=== Section Start ===
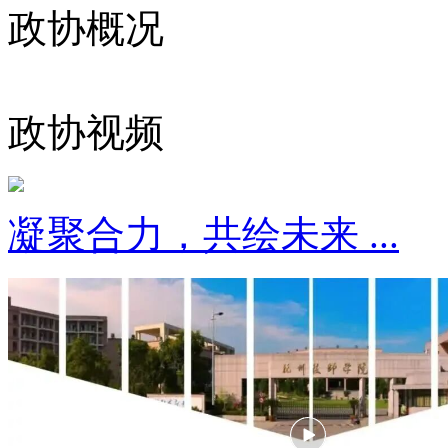
政协概况
政协视频
凝聚合力，共绘未来 ...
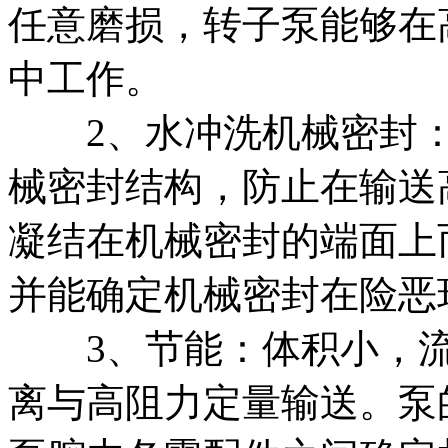
任意磨损，转子泵能够在
中工作。
2、水冲洗机械密封：
械密封结构，防止在输送
凝结在机械密封的端面上
并能确定机械密封在险恶
3、节能：体积小，流
离与高阻力定量输送。泵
=== Section End ===
Copy out the listing above in full and keep the pictures out.

政协概况
政协视频
凝聚合力，共绘未来 ...
任意磨损，转子泵能够在
中工作。
2、水冲洗机械密封：
械密封结构，防止在输送
凝结在机械密封的端面上
并能确定机械密封在险恶
3、节能：体积小，流
离与高阻力定量输送。泵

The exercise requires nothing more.